#### Task brief:
Look at each line of the records and count those with "için" in them. Please answer with the count alone.

=== Given records ===

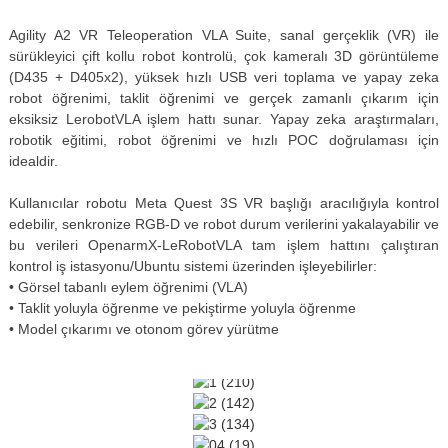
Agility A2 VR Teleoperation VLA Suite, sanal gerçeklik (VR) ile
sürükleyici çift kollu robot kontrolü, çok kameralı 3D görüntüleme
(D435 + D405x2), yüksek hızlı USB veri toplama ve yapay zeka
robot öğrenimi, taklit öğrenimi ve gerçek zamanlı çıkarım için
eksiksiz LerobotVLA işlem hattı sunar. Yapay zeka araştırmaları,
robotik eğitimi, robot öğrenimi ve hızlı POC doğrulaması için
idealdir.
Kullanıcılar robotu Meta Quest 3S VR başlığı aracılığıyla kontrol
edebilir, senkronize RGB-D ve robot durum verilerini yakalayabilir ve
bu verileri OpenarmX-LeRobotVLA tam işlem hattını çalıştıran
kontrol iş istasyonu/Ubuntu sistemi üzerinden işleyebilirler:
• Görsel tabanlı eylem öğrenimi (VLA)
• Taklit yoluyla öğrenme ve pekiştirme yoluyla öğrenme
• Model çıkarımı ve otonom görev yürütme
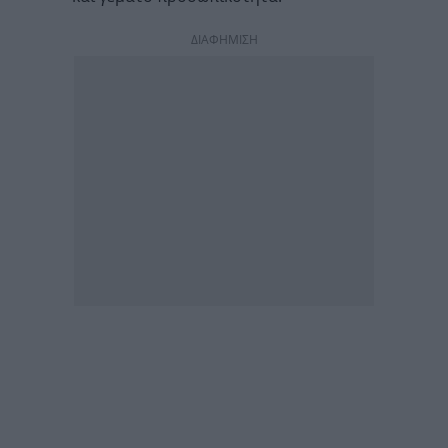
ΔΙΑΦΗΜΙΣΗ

===
=== Given records ===

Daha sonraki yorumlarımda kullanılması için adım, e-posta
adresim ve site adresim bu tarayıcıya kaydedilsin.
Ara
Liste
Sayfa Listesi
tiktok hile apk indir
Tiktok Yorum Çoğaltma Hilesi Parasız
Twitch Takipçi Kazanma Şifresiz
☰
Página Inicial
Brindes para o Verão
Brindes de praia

===

#### Solution for this exercise:
3